Those Who Are In The Know (A Rambling)
21 January, 2008
Early Gnostic Christians used to really annoy Bishop Irenaeus. The Bishop of Lyon longed for the days of a united Christian church, one that was truly catholic, that is, universal. In his writings ‘Against Heresies’ he railed against the Gnostics who interpreted the various Gospels in very different ways, and claimed to have special knowledge of what they really meant. In arguments with the Gnostics Irenaeus grew angry since they would treat him as a child, saying that he couldn’t have a real argument since he wasn’t in the know. Being left out of this circle, Irenaeus went on to establish much of the early church doctrine which eventually drove the Gnostics out of Christendom, and left a Church where everyone was welcome at the basic level, and there was no inner mystery, no secret knowledge that only a few could attain.
It has always been the way that Experts, Gnostics, Authorities – those In The Know – have held a double fascination. On the one hand we all long to know and if someone claims to have an esoteric secret it is tempting to keep reaching to find it. On the other, if we find we are barred from knowing then we will dismiss the knowledge as not worth having. L. Ron Hubbard, the founder of Scientology, once remarked that Calculus was all but useless and didn’t work. He had never been able to understand the mathematics of it and, denied understanding, he dismissed it as a fraud. How ironic that Scientology works on an ascending scale where newcomers are told certain things but the truths are revealed in layers as they progress through the organisation. The lure of the next secret, the next power, keeps people wanting more. And to those outside, we can dismiss the knowledge they gain as foolishness, knowing that we will never take the steps to go through the rigors of the Scientology mill.
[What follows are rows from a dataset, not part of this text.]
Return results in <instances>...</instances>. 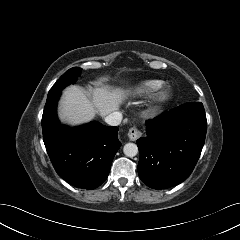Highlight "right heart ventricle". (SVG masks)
<instances>
[{"label":"right heart ventricle","instance_id":"obj_1","mask_svg":"<svg viewBox=\"0 0 240 240\" xmlns=\"http://www.w3.org/2000/svg\"><path fill=\"white\" fill-rule=\"evenodd\" d=\"M163 85L162 81L159 80H147L139 83L135 89L138 95H148Z\"/></svg>","mask_w":240,"mask_h":240}]
</instances>
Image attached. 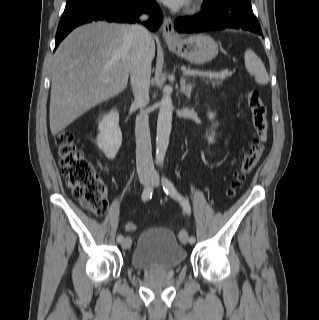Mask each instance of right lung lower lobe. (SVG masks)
<instances>
[{"instance_id": "right-lung-lower-lobe-1", "label": "right lung lower lobe", "mask_w": 319, "mask_h": 320, "mask_svg": "<svg viewBox=\"0 0 319 320\" xmlns=\"http://www.w3.org/2000/svg\"><path fill=\"white\" fill-rule=\"evenodd\" d=\"M151 14L145 25L157 30L163 21V14L154 0H88L77 7L64 10L56 33L55 49L75 27L97 20L135 22L137 15Z\"/></svg>"}]
</instances>
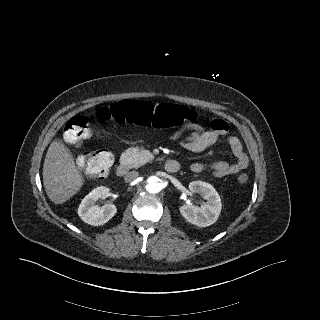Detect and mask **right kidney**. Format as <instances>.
<instances>
[{
    "label": "right kidney",
    "instance_id": "1",
    "mask_svg": "<svg viewBox=\"0 0 320 320\" xmlns=\"http://www.w3.org/2000/svg\"><path fill=\"white\" fill-rule=\"evenodd\" d=\"M110 189L100 186L93 189L84 197L78 208V215L87 224L100 226L107 223L117 212L114 204H105L104 206L96 205L100 198L107 197Z\"/></svg>",
    "mask_w": 320,
    "mask_h": 320
}]
</instances>
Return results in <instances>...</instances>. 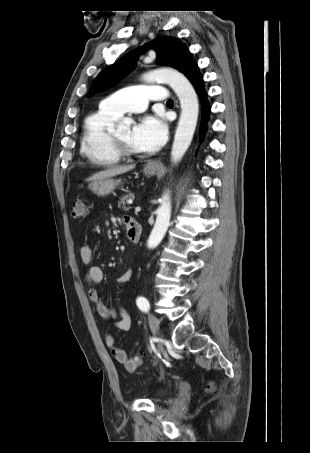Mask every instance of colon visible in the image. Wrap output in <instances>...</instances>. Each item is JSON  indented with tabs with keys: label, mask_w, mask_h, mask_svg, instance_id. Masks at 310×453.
Wrapping results in <instances>:
<instances>
[{
	"label": "colon",
	"mask_w": 310,
	"mask_h": 453,
	"mask_svg": "<svg viewBox=\"0 0 310 453\" xmlns=\"http://www.w3.org/2000/svg\"><path fill=\"white\" fill-rule=\"evenodd\" d=\"M86 214V205L83 200L77 199L72 204V215L75 218H82ZM142 364V358L140 355H135L131 357L126 362V369L128 371H135ZM215 388L213 382H209L206 386L207 391H212Z\"/></svg>",
	"instance_id": "obj_1"
}]
</instances>
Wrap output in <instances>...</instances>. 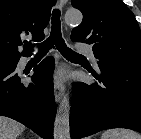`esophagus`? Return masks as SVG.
<instances>
[{
    "label": "esophagus",
    "mask_w": 141,
    "mask_h": 139,
    "mask_svg": "<svg viewBox=\"0 0 141 139\" xmlns=\"http://www.w3.org/2000/svg\"><path fill=\"white\" fill-rule=\"evenodd\" d=\"M67 1L68 0H60V5L62 7L65 6ZM64 91H65V87L63 83H61L60 81H56L54 84V96H55L56 102H59L62 99L64 95Z\"/></svg>",
    "instance_id": "obj_1"
}]
</instances>
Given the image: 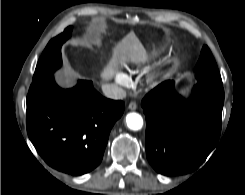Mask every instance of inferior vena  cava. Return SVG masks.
I'll use <instances>...</instances> for the list:
<instances>
[{
	"instance_id": "602c4592",
	"label": "inferior vena cava",
	"mask_w": 245,
	"mask_h": 195,
	"mask_svg": "<svg viewBox=\"0 0 245 195\" xmlns=\"http://www.w3.org/2000/svg\"><path fill=\"white\" fill-rule=\"evenodd\" d=\"M102 91L105 96L110 99L120 100L126 97V92L121 87L114 84H104Z\"/></svg>"
}]
</instances>
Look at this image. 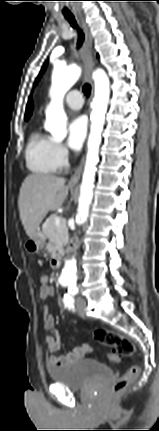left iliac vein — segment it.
I'll return each mask as SVG.
<instances>
[{
	"label": "left iliac vein",
	"instance_id": "obj_1",
	"mask_svg": "<svg viewBox=\"0 0 159 431\" xmlns=\"http://www.w3.org/2000/svg\"><path fill=\"white\" fill-rule=\"evenodd\" d=\"M77 311L81 316L85 315L86 301L83 297H79L76 301Z\"/></svg>",
	"mask_w": 159,
	"mask_h": 431
}]
</instances>
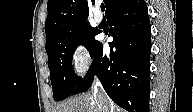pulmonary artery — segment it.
<instances>
[{"instance_id":"1","label":"pulmonary artery","mask_w":193,"mask_h":112,"mask_svg":"<svg viewBox=\"0 0 193 112\" xmlns=\"http://www.w3.org/2000/svg\"><path fill=\"white\" fill-rule=\"evenodd\" d=\"M94 19H95V21L99 24V23L102 22L103 17H102V15H101L100 12H96L95 15H94Z\"/></svg>"}]
</instances>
But aren’t other disciplines of knowledge like this? Do the sciences not succumb to this same reasoning? As children we are taught simple truths, and in secondary school we learn of Newton’s Laws. But then when we put childish things away we learn that Relativity changes Newton’s Laws. Were we told lies? Do we need to progress slowly along the passageway to truth, until we are finally in the know? Newton may be a bad example since his laws do still work – they are approximations and they are used when not worrying about huge distances, huge speeds, or huge gravities. Pretty much every engineering problem on the planet can cope with using them without Relativity.
What about history? How often have we heard the ‘simple’ version of a tale, only to later discover that the truth is a bit more complicated than that. The Santa/Coca Cola story would be a good example. At first you don’t know of any connection. Then on looking closer you hear that Coca Cola made the Santa suit red. But that’s not entirely true either, and the more you dig, the more uncertain things become. Are those in the know ones who become like Socrates and know only that they don’t know anything?
But if the experts know nothing, then surely we are all experts! This is not so. It simply isn’t true that there are no experts, that all knowledge is worthless simply because there is a long process in getting it. Mathematicians, musicians, sportspeople, engineers, scientists – all have a greater understanding of certain issues than those who have not had their training. What’s the difference between them and the gnostics of old? Even if we cannot do the calculus ourselves we can be pretty sure that it works, the results we see every day. While not all can become a transcendent master, the doorways to maths, science and music are wide open. Could that be the difference then? Openness and transparency?
Whatever the worries about being In The Know, Irenaeus managed to help create a Church without secret levels, and without initiation rites restricted to a special few. His universal Church survives to this day, but still the allure of the Gnostics has been seen, as throughout the history of the Church small secret groups have sprung up. Inevitably they draw the ire of those, who like Irenaeus, were left out of the loop.